**WORK ORDER**
Your answer should consist of the lines in the listing that hold "kombiniert".

**MATERIAL FOR THIS EXERCISE**
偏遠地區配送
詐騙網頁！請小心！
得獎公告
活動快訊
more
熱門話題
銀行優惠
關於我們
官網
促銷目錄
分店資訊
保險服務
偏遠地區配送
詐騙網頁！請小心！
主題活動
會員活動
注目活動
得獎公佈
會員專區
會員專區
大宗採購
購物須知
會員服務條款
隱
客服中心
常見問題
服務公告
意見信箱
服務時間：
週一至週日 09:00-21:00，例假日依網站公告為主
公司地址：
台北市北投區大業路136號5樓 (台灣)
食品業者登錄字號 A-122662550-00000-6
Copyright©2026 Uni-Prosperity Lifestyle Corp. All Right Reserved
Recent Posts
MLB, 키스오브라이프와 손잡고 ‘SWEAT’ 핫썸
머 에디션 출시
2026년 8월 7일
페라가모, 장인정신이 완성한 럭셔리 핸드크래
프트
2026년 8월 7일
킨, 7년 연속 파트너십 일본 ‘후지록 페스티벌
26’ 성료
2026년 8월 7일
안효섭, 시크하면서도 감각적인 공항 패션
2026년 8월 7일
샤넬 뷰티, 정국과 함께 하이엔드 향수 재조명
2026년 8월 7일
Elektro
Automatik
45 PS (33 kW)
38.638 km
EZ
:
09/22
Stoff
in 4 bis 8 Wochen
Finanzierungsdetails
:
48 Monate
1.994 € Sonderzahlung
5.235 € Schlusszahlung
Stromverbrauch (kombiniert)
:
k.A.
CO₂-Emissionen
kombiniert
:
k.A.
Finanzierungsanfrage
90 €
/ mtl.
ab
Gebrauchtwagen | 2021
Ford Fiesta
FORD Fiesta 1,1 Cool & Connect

**WRITTEN SOLUTION**
Stromverbrauch (kombiniert)
kombiniert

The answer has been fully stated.